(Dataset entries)

Start of Block

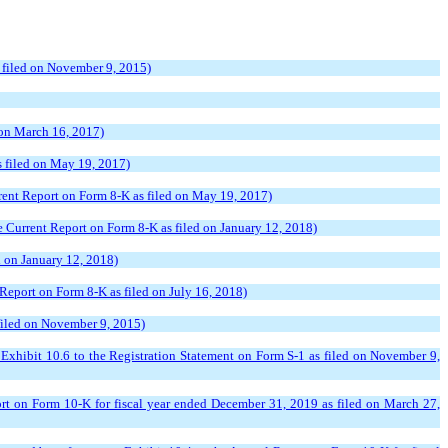
s filed on November 9, 2015)
 on March 16, 2017)
s filed on May 19, 2017)
rrent Report on Form 8-K as filed on May 19, 2017)
e Current Report on Form 8-K as filed on January 12, 2018)
d on January 12, 2018)
Report on Form 8-K as filed on July 16, 2018)
 filed on November 9, 2015)
Exhibit 10.6 to the Registration Statement on Form S-1 as filed on November 9,
rt on Form 10-K for fiscal year ended December 31, 2019 as filed on March 27,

End of Block

EXERCISE DETAILS: Please say how many lines in the entries hold the string "January". Give only the number.

RESULT FOR THIS TASK: 2